(06/05/15) - Le 21 juin 2013 bpost a été introduite en bourse, accompagnée par la fanfare. La cote de départ était de 15 euros et le personnel était vivement incité à faire un placement en bourse, par une participation même relativement modeste. Des conditions favorables et des prévisions prometteuses ont fait que de nombreux membres du personnel ont répondu positivement à l’offre.
Il n’y a même pas un mois, le cours de bourse de bpost enregistrait un nouveau record, avec 27.65 euros par action. Le personnel ne pouvait, ou ne peut actuellement pas vendre, car en effet la condition pour le personnel était qu’il devait conserver ses actions pendant au moins 2 ans. Les actions du personnel seront libérées au plus tôt le 21/6/2015.
Donc pour eux, pas de bénéfice maximum. L’annonce par notre ministre de tutelle De Croo de la possibilité de vente des actions de l’Etat a mis un frein au cours de l’action bpost.
Aujourd’hui, l’action est en chute libre et les postiers ne peuvent qu’observer la chute de l’action dans la douleur, sans pouvoir réaliser leur bénéfice. Ils devront encore attendre jusqu’au mois d’août. Etait-il tellement urgent d’annoncer que l’Etat veut se défaire de sa participation dans Proximus et bpost?
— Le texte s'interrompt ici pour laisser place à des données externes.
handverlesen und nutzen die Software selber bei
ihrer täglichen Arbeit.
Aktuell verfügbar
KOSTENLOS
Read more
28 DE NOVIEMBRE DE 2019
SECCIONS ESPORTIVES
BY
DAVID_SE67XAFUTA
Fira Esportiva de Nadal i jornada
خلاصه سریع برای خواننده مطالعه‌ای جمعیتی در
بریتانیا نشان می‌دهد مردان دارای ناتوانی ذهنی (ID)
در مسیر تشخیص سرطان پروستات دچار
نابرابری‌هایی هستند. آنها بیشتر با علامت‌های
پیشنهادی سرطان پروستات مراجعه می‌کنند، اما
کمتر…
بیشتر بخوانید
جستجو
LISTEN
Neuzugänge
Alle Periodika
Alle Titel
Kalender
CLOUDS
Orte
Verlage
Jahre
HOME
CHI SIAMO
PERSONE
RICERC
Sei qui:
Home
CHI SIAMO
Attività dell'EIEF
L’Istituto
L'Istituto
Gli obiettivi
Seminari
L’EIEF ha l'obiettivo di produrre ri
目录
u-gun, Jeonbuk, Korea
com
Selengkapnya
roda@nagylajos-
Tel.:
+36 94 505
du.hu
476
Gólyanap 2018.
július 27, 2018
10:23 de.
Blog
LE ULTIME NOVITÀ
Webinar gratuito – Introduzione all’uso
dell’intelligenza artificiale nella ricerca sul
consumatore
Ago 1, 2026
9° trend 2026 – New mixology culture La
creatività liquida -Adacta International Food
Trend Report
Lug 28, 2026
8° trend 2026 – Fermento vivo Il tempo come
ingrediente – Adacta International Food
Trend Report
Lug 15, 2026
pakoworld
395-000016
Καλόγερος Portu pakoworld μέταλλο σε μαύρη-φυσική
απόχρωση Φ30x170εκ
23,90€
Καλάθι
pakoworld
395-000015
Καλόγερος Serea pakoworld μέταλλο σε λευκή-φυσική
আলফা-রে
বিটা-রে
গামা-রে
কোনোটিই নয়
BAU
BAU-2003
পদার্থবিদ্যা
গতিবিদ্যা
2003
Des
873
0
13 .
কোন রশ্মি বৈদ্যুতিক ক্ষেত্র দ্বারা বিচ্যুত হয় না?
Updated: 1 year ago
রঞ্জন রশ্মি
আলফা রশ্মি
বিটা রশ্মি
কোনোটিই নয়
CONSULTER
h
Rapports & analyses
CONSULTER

Incompréhensible, étant donné que l’Etat était gagnant si le cours restait élevé!
Nous devons cependant constater que le mépris de l’autorité pour monsieur tout le monde est infiniment grand! Il ne suffit pas que nous devions avaler l’une réorganisation ou attaque des autorités après l’autre sur les acquis du personnel! On ne cède même pas au personnel le bénéfice de cette évolution favorable.